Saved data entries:

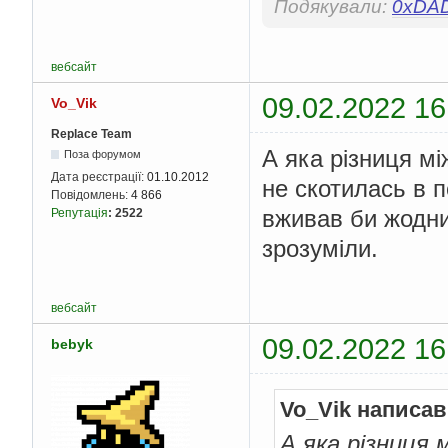
Подякували:
0xDA
вебсайт
09.02.2022 16
Vo_Vik
Replace Team
А яка різниця мі
Поза форумом
Дата реєстрації:
01.10.2012
не скотилась в п
Повідомлень:
4 866
вживав би жодних
Репутація
:
2522
зрозуміли.
вебсайт
09.02.2022 16
bebyk
Vo_Vik написав
А яка різниця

What is being asked
Type out the entries again without a single change, and leave the pictures out.

Task result
Подякували:
0xDA
вебсайт
09.02.2022 16
Vo_Vik
Replace Team
А яка різниця мі
Поза форумом
Дата реєстрації:
01.10.2012
не скотилась в п
Повідомлень:
4 866
вживав би жодних
Репутація
:
2522
зрозуміли.
вебсайт
09.02.2022 16
bebyk
Vo_Vik написав
А яка різниця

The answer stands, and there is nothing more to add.